I encountered an ugly problem. Actually, I had already run into it in my first proposal, but Steven Schveighoffer just posted about it here, which made me aware again:

http://forum.dlang.org/thread/mcqcor$aa$1...@digitalmars.com#post-mcqk4s:246qb:241:40digitalmars.com

    class T {
        void doSomething() scope;
    }
    struct S {
        RC!T t;
    }
    void main() {
        auto s = S(RC!T()); // `s.t`'s refcount is 1
        foo(s, s.t);        // borrowing, no refcount changes
    }
    void foo(ref S s, scope T t) {
        s.t = RC!T();       // drops the old `s.t`
        t.doSomething();    // oops, `t` is gone
    }

This (and similar things) are the reason I introduced "const borrowing", a way for an object to make itself temporarily const, as long as borrowed references to it exist. Unfortunately, this was broken in the presence of aliasing: When another alias (in the above example, imagine another pointer to `s`) of the owning struct existed before the borrowing took place, it was not affected by the change to const.

Now that I know a bit more about linear type systems (but am not an expert by any means), I understand why it happens. I suspect that the only way to really prevent problems of this kind is a full blown linear type system, i.e. one that guarantees that to each object there is at most one mutable reference.
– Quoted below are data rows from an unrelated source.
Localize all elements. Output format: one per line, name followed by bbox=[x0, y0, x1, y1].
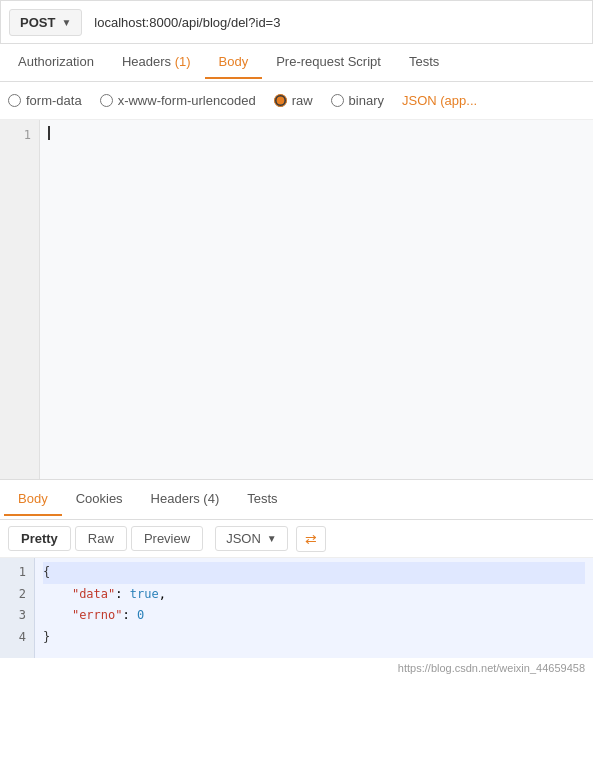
json-format-label: JSON bbox=[226, 531, 261, 546]
request-tabs-bar: Authorization Headers (1) Body Pre-reque… bbox=[0, 44, 593, 82]
response-tab-cookies[interactable]: Cookies bbox=[62, 483, 137, 516]
method-select[interactable]: POST ▼ bbox=[9, 9, 82, 36]
response-content: { "data": true, "errno": 0 } bbox=[35, 558, 593, 658]
json-format-dropdown[interactable]: JSON ▼ bbox=[215, 526, 288, 551]
resp-line-1: { bbox=[43, 562, 585, 584]
response-toolbar: Pretty Raw Preview JSON ▼ ⇄ bbox=[0, 520, 593, 558]
editor-content[interactable] bbox=[40, 120, 593, 479]
tab-body[interactable]: Body bbox=[205, 46, 263, 79]
resp-errno-key: "errno": 0 bbox=[43, 605, 144, 627]
resp-line-4: } bbox=[43, 627, 585, 649]
radio-urlencoded-input[interactable] bbox=[100, 94, 113, 107]
tab-pre-request-script[interactable]: Pre-request Script bbox=[262, 46, 395, 79]
radio-urlencoded[interactable]: x-www-form-urlencoded bbox=[100, 93, 256, 108]
radio-raw-label: raw bbox=[292, 93, 313, 108]
raw-button[interactable]: Raw bbox=[75, 526, 127, 551]
editor-cursor-line bbox=[48, 126, 585, 140]
url-input[interactable] bbox=[90, 11, 584, 34]
radio-binary[interactable]: binary bbox=[331, 93, 384, 108]
response-tab-body[interactable]: Body bbox=[4, 483, 62, 516]
resp-line-num-3: 3 bbox=[8, 605, 26, 627]
json-dropdown-arrow-icon: ▼ bbox=[267, 533, 277, 544]
tab-headers[interactable]: Headers (1) bbox=[108, 46, 205, 79]
wrap-button[interactable]: ⇄ bbox=[296, 526, 326, 552]
tab-tests[interactable]: Tests bbox=[395, 46, 453, 79]
line-number-1: 1 bbox=[8, 126, 31, 145]
radio-form-data[interactable]: form-data bbox=[8, 93, 82, 108]
tab-authorization[interactable]: Authorization bbox=[4, 46, 108, 79]
resp-line-num-2: 2 bbox=[8, 584, 26, 606]
request-code-editor: 1 bbox=[0, 120, 593, 480]
resp-line-num-4: 4 bbox=[8, 627, 26, 649]
method-label: POST bbox=[20, 15, 55, 30]
response-tab-headers[interactable]: Headers (4) bbox=[137, 483, 234, 516]
response-tab-tests[interactable]: Tests bbox=[233, 483, 291, 516]
pretty-button[interactable]: Pretty bbox=[8, 526, 71, 551]
request-bar: POST ▼ bbox=[0, 0, 593, 44]
resp-line-2: "data": true, bbox=[43, 584, 585, 606]
resp-line-3: "errno": 0 bbox=[43, 605, 585, 627]
json-app-label[interactable]: JSON (app... bbox=[402, 93, 477, 108]
resp-data-key: "data": true, bbox=[43, 584, 166, 606]
resp-brace-close: } bbox=[43, 627, 50, 649]
watermark: https://blog.csdn.net/weixin_44659458 bbox=[0, 658, 593, 678]
radio-binary-input[interactable] bbox=[331, 94, 344, 107]
radio-binary-label: binary bbox=[349, 93, 384, 108]
resp-brace-open: { bbox=[43, 562, 50, 584]
response-code-area: 1 2 3 4 { "data": true, "errno": 0 } bbox=[0, 558, 593, 658]
radio-urlencoded-label: x-www-form-urlencoded bbox=[118, 93, 256, 108]
response-tabs-bar: Body Cookies Headers (4) Tests bbox=[0, 480, 593, 520]
preview-button[interactable]: Preview bbox=[131, 526, 203, 551]
radio-raw-input[interactable] bbox=[274, 94, 287, 107]
method-arrow-icon: ▼ bbox=[61, 17, 71, 28]
response-section: Body Cookies Headers (4) Tests Pretty Ra… bbox=[0, 480, 593, 678]
response-line-numbers: 1 2 3 4 bbox=[0, 558, 35, 658]
radio-form-data-input[interactable] bbox=[8, 94, 21, 107]
radio-form-data-label: form-data bbox=[26, 93, 82, 108]
editor-cursor bbox=[48, 126, 50, 140]
radio-raw[interactable]: raw bbox=[274, 93, 313, 108]
resp-line-num-1: 1 bbox=[8, 562, 26, 584]
editor-line-numbers: 1 bbox=[0, 120, 40, 479]
body-type-bar: form-data x-www-form-urlencoded raw bina… bbox=[0, 82, 593, 120]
The question is: What do we do about it? Maybe there is actually a way to fix this problem without a borrow checker? Any type system gurus here?

Or we could simply live with it and make it a convention not to pass RC objects (or related types) into situations where it can be a problem. I don't like that option, though.

Or we implement a borrow checker... It doesn't have to be as fancy as Rust's, i.e. we don't need to have data flow analysis. Just a lexical scope based solution would work.

Any other ideas and opinions?

On a positive note, I did some experiments with the inference algorithm, and I'm reasonably sure it works (absent un-@safe operations like `delete` and `free()`, of course). Here are the examples:

http://wiki.dlang.org/User_talk:Schuetzm/scope2

I'm going to try and formalize it during the next days.